Subjective Bayesian view of evidence

This view essentially distinguishes data from evidence by defining evidence in a way that (negatively) defines evidence. Here, the primitive concept is the acceptance of some evidential statement. Anything that leads to that statement is (basically) irrelevant, or at least not defined. For us, this might well include data.

The Bayesian theory of support is a theory of how the acceptance as true of some evidential statement affects your belief in some hypothesis. How you came to accept the truth of the evidence, and whether you are correct in accepting it as true, are matters that, from the point of view of the theory, are simply irrelevant. (Howson and Urbach 1993: 419)

Here, then, the idea is that evidence is constituted by those statements that affect belief in some hypothesis. Everything that leads to these statements – data, for example – is lumped together as an irrelevance. Like Mayo’s distinction, this also seems a pretty plausible way of making the data/evidence distinction that might be suitable for either EBM or EBP.

So what’s the problem?

Given that both ways of distinguishing data and evidence seem (at least) plausible, which should we prefer to use in practice? For the examples cited, this is where things start to get a bit tricky. As I’ve hinted above, each of these distinctions is rooted in a different theory of probability. Mayo’s distinction comes from the frequentist Neyman-Pearson tradition, while Howson and Urbach’s comes from subjective Bayesianism. Given that both methods appear to provide us with a means of making clear distinctions between data and evidence, the decision about how to make this distinction presumably follows from an earlier decision to adopt one or other general theory of probability.
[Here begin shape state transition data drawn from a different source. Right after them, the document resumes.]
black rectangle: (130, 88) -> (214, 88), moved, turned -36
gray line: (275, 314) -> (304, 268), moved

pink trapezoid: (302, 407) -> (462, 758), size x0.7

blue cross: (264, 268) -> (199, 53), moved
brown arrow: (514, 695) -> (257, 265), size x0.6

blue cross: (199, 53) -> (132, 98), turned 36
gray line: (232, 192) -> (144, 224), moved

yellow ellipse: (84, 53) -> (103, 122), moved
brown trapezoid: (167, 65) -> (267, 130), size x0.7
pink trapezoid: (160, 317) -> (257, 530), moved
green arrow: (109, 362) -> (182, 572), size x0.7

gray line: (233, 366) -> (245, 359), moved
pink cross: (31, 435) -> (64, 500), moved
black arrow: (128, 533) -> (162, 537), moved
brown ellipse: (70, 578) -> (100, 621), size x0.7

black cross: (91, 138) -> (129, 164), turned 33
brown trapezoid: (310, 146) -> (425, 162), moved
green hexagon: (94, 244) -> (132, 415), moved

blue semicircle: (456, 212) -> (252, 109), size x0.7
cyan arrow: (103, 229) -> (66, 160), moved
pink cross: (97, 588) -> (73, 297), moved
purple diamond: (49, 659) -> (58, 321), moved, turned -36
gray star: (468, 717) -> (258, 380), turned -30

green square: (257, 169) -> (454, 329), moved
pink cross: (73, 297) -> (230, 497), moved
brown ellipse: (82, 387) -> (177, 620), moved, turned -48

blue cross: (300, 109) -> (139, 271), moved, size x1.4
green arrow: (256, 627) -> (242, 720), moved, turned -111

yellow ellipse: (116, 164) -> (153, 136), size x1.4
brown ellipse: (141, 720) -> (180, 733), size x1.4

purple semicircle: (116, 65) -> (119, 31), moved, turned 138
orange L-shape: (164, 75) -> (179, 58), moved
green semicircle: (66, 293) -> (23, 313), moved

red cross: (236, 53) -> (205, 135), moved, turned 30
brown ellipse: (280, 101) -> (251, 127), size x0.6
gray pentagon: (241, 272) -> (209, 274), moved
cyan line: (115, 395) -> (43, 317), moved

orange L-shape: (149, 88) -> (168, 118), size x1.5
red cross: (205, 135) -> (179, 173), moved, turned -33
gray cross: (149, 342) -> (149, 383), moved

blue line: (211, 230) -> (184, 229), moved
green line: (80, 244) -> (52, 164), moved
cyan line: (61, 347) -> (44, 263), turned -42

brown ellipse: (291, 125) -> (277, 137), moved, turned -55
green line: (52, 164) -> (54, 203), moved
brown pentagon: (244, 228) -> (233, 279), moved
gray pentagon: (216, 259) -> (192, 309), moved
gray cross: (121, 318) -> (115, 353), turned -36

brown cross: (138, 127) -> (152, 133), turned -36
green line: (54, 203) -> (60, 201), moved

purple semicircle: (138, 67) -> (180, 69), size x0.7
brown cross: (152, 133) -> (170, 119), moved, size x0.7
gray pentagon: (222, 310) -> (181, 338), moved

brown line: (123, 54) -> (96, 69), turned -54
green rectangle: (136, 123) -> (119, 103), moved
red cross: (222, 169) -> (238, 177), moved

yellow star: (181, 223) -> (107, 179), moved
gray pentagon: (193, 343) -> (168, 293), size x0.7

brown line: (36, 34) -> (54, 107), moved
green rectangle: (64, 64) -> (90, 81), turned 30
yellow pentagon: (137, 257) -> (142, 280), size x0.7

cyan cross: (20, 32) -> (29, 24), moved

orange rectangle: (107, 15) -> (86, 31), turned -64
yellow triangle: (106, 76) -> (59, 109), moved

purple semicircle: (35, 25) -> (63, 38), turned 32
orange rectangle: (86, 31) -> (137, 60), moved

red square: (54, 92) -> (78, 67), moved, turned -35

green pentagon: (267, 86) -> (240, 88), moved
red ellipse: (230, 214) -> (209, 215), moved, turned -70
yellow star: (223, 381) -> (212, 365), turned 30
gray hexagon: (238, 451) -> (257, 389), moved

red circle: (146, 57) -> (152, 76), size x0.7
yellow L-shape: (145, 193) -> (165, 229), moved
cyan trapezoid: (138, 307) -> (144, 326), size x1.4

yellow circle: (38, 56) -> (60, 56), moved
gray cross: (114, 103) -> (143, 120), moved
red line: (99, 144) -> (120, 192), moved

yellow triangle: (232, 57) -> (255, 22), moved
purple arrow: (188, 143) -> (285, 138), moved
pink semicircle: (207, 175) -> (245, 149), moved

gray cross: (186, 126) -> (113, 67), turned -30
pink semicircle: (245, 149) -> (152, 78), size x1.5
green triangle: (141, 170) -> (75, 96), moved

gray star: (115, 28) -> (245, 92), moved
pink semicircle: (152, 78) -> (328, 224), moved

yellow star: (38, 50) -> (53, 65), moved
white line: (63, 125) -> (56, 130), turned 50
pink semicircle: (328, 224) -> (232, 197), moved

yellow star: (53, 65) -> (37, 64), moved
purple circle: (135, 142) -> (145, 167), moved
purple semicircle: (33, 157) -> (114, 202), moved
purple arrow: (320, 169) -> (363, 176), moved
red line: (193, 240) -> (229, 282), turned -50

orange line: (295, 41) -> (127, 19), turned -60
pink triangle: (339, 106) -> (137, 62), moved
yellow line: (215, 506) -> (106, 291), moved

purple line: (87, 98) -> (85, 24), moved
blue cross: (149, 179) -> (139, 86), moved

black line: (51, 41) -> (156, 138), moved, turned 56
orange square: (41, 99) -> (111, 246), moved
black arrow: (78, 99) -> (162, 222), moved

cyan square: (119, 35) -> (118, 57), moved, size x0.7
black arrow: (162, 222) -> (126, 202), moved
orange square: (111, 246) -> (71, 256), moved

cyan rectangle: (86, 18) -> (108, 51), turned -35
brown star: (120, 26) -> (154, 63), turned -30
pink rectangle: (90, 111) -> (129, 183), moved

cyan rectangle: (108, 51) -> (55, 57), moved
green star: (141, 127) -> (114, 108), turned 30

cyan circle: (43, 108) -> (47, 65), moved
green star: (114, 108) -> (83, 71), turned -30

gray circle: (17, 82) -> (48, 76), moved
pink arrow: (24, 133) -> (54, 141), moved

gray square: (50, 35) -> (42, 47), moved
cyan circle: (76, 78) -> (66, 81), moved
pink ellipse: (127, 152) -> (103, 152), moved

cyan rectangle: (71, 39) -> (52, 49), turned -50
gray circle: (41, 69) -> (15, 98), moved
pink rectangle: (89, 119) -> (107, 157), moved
But picking a general theory of probability is no small matter, either philosophically (see Gillies 2000 for background) or practically. At the very least, the choice of theory shapes the kinds of statistical methods that are appropriate, leading to all kinds of implications for experimental design and so on. And suggesting that we decide how to distinguish data from evidence by first deciding on a general theory of probability is not terribly helpful either (in any case, these kinds of discussions usually regress into ‘theory x is better than theory y‘ foot-stamping). So it is not clear to me just which way of making the distinction we should prefer. However, a more local conclusion is a bit more positive: any distinction that we draw between data and evidence should probably follow whichever general theory of probability is in use.


Gillies, D. 2000. Philosophical Theories of Probability. Routledge.

Howson and Urbach 1993. Scientific Reasoning: the Bayesian Approach. Open Court

Mayo 2004. “An Error-Statistical Philosophy of Evidence,” in Taper and Lele (eds.) The Nature of Scientific Evidence: Statistical, Philosophical and Empirical Considerations. University Of Chicago Press: 79-118.

Sackett, D., Rosenberg, W., Gray, J., Haynes, R., and Richardson, W. 1996. Evidence based medicine: what it is and what it isn’tBritish Medical Journal312(7023): 71-2.